Its more of an exorcism.
But then change can happen.
Sure, I wish I had an easier, quicker, more laid back way of going about it. But this is who I am. And fortunately, I have a partner and friends who love all of me - the relaxed, chill Michelle and the crazy lunatic Michelle. One is really not better than the other - all parts of a whole (me) - and I learn from both parts of myself.
I'm just glad that I have it in me to make changes when I need to. Even when I don't want to at first.
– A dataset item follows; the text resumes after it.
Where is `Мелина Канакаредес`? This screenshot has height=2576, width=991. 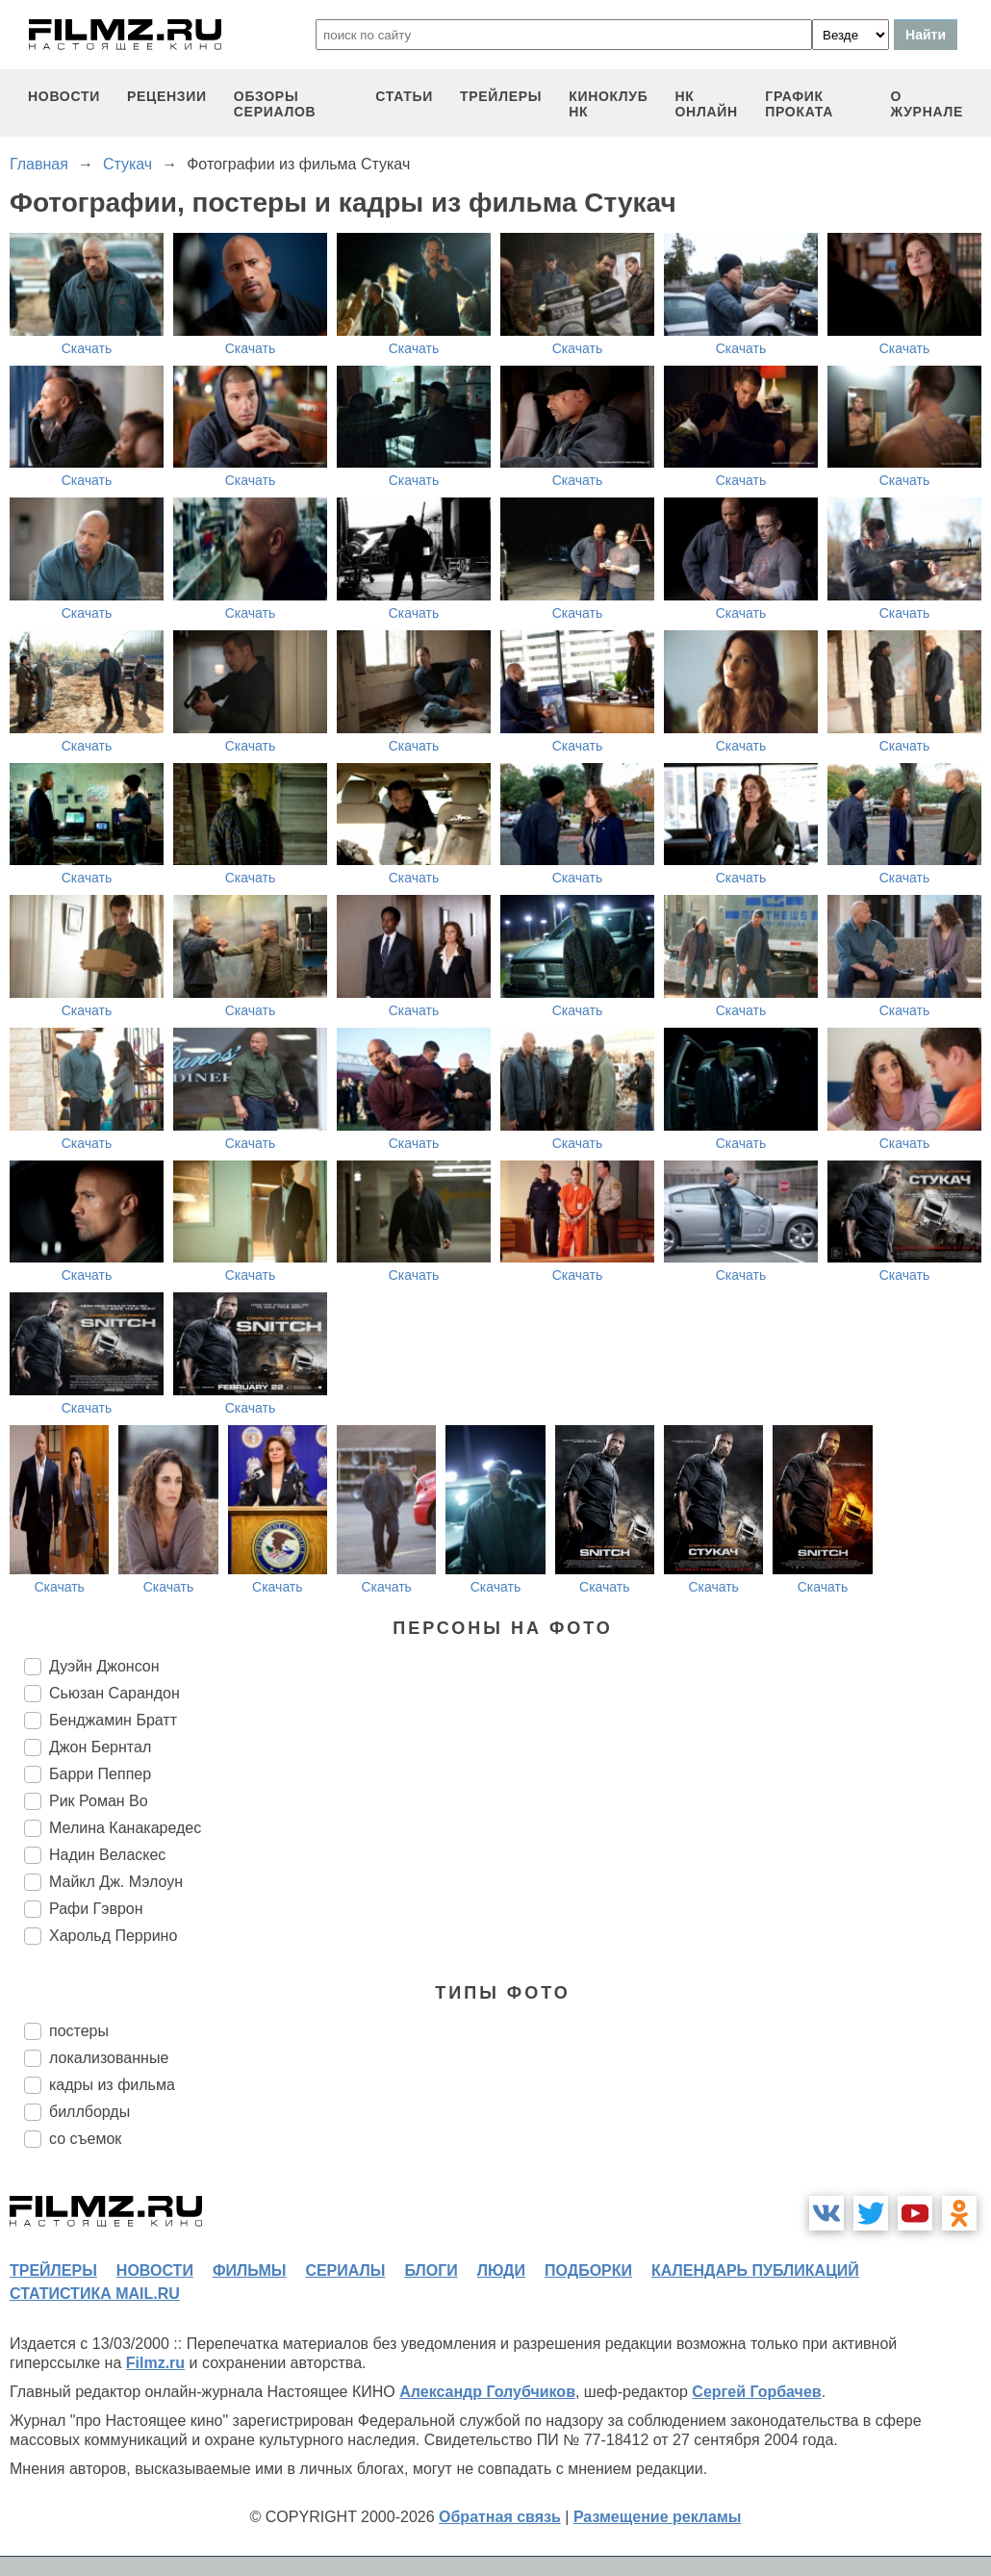 Мелина Канакаредес is located at coordinates (125, 1828).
In this biz, you have to have a thick skin. The more opportunities you have to audition, the more opportunities you have to work. And the more opportunities you have to come so close to booking - to then not get the job, and its usually for reasons out of your control. Dealing with audition opportunities that do not bear fruit (in that you don't get the job) can be tough. You must be able to see the value in simply going to an audition. For starters, they called you in and didn't call in a lot of other people. You get to meet new people. Work on your craft. Get more comfortable each time you audition.
BUT --- the reminder I've had through all of this, is that you must create your own work - in order to be sure you get to express yourself. You cannot wait to be hired for someone else's project to do this. It's too important! And in our own hands......
And then you have to let it go. And be sure acting is not the most important thing to you. That you have other hobbies, things to talk about, friends outside of the biz.
So, I'm really grateful for these exorcisms! :) After all the fog - clarity is right around the corner.